Her hair’s a little messed up. Her face is flushed. Her chest is rising too fast. But then she lifts her chin and looks at me like I’m the one being unreasonable.

It nearly makes me laugh.

“You done?” she asks. Not trembling. Not pleading. Pissed.

Jesus.

I lean against the doorframe and look at her properly. “With what?”

“With acting like a lunatic.”

There it is again. That mouth. Snarky. Sassy. Meaner than it has any right to be for someone in her position. And somehow that only makes her sexier. If she were sobbing in the corner, I’d already be bored. But this? Her glaring at me like she wants to stab me and outsmart me at the same time?

Yeah. That does it for me.

I grin. “Depends. You done trying to run?”

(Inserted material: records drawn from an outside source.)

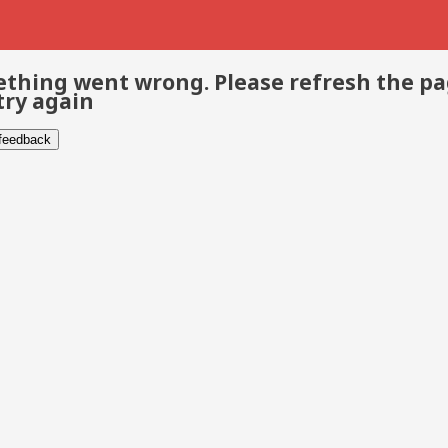
thing went wrong. Please refresh the p
try again
 feedback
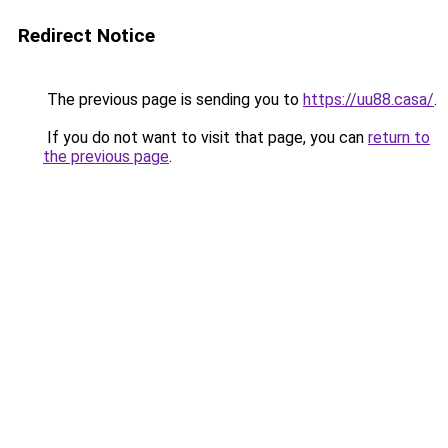
Redirect Notice
The previous page is sending you to
https://uu88.casa/
.
If you do not want to visit that page, you can
return to
the previous page
.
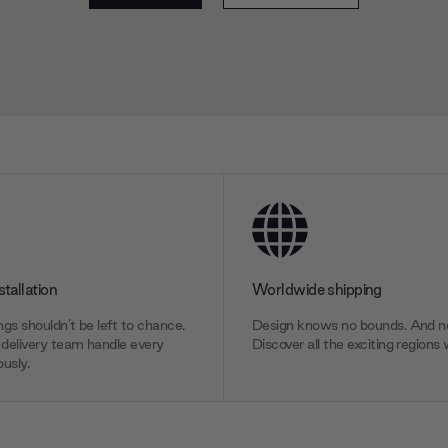
stallation
Worldwide shipping
gs shouldn’t be left to chance.
Design knows no bounds. And ne
delivery team handle every
Discover all the exciting regions 
usly.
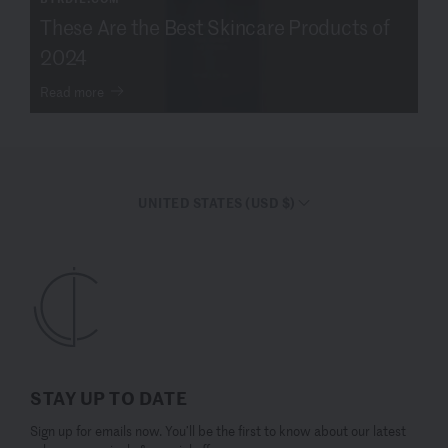
These Are the Best Skincare Products of
2024
Read more
UNITED STATES (USD $)
STAY UP TO DATE
Sign up for emails now. You’ll be the first to know about our latest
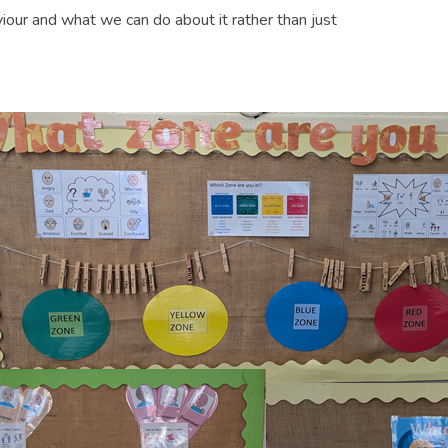
our and what we can do about it rather than just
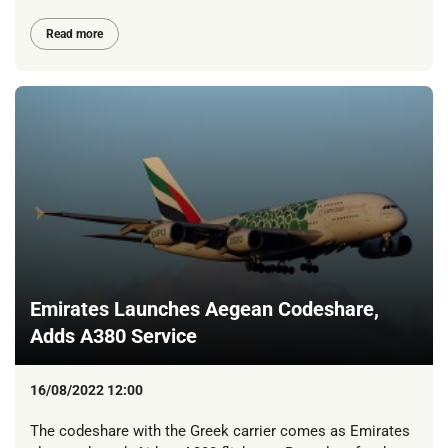
Read more
Emirates Launches Aegean Codeshare,
Adds A380 Service
16/08/2022 12:00
The codeshare with the Greek carrier comes as Emirates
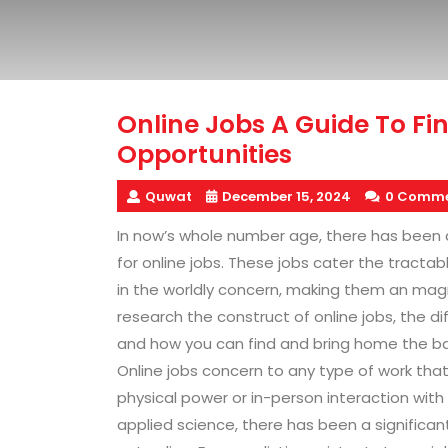
Online Jobs A Guide To F
Opportunities
Quwat
December 15, 2024
0 Comme
In now’s whole number age, there has been 
for online jobs. These jobs cater the tract
in the worldly concern, making them an magnet
research the construct of online jobs, the d
and how you can find and bring home the b
Online jobs concern to any type of work tha
physical power or in-person interaction wit
applied science, there has been a significant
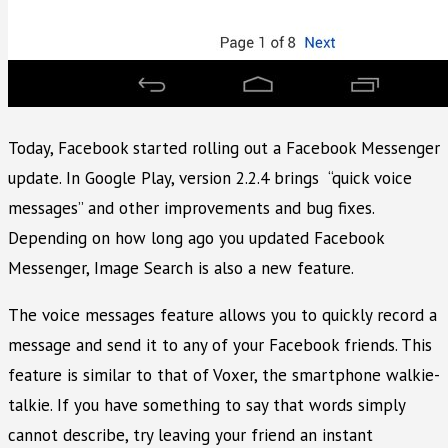
Today, Facebook started rolling out a Facebook Messenger
update. In Google Play, version 2.2.4 brings “quick voice
messages” and other improvements and bug fixes.
Depending on how long ago you updated Facebook
Messenger, Image Search is also a new feature.
The voice messages feature allows you to quickly record a
message and send it to any of your Facebook friends. This
feature is similar to that of Voxer, the smartphone walkie-
talkie. If you have something to say that words simply
cannot describe, try leaving your friend an instant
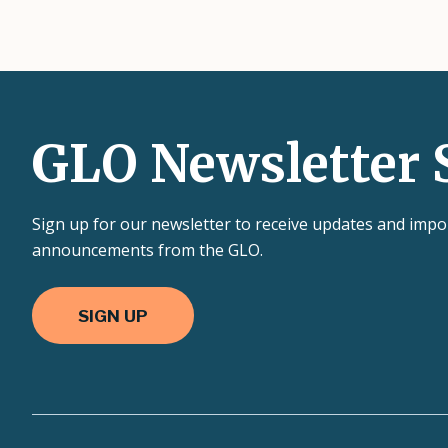
GLO Newsletter 
Sign up for our newsletter to receive updates and impo
announcements from the GLO.
SIGN UP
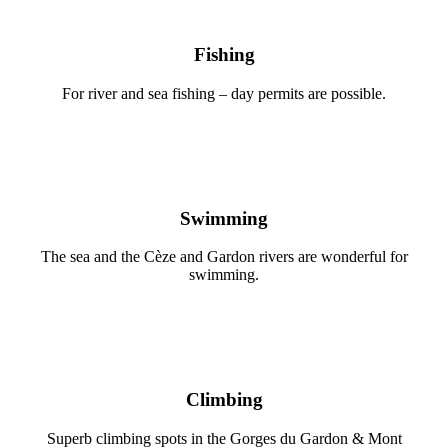
Fishing
For river and sea fishing – day permits are possible.
Swimming
The sea and the Cèze and Gardon rivers are wonderful for
swimming.
Climbing
Superb climbing spots in the Gorges du Gardon & Mont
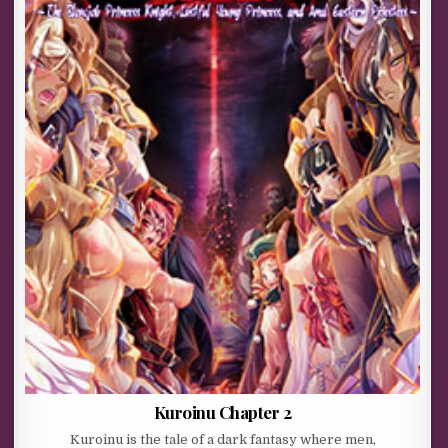
Kuroinu Chapter 2
Kuroinu is the tale of a dark fantasy where men,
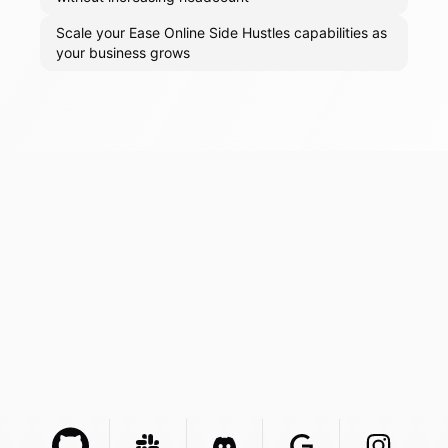
Scale your Ease Online Side Hustles capabilities as
your business grows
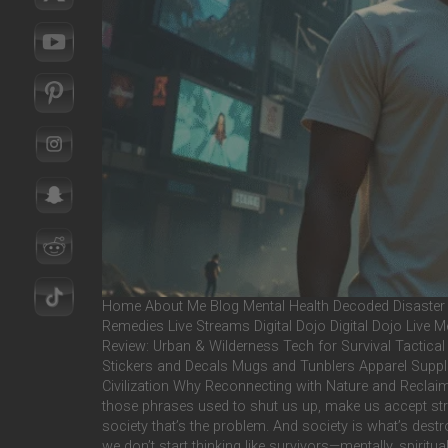
Home About Me Blog Mental Health Decoded Disaster 
Remedies Live Streams Digital Dojo Digital Dojo Live
Review: Urban & Wilderness Tech for Survival Tactic
Stickers and Decals Mugs and Tunblers Apparel Supplem
Civilization Why Reconnecting with Nature and Reclaimin
those phrases used to shut us up, make us accept strugg
society that’s the problem. And society is what’s destr
we don’t start thinking like survivors—mentally, spirit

She folds her arms. “Depends. You done kidnapping people?”

That gets a laugh out of me.

I shouldn’t like this as much as I do. I know that. But every second she keeps looking at me like that, all pissed-off fire and pride, I just want to get closer and see what else I can pull out of her.

Then Knox walks in. One glance at his face and I almost laugh again.

He takes in the room in one sweep. Me by the door. The girl standing in the middle of the room with that irritated look still on her face. The air between us still humming from everything that happened in the hall.

And then he looks at me.

I know that look. It says a lot without him needing to open his mouth.

First, he thinks she’s hot too. Maybe he won’t admit it, maybe he’d rather bite off his own tongue than say it out loud, but I know what I’m seeing.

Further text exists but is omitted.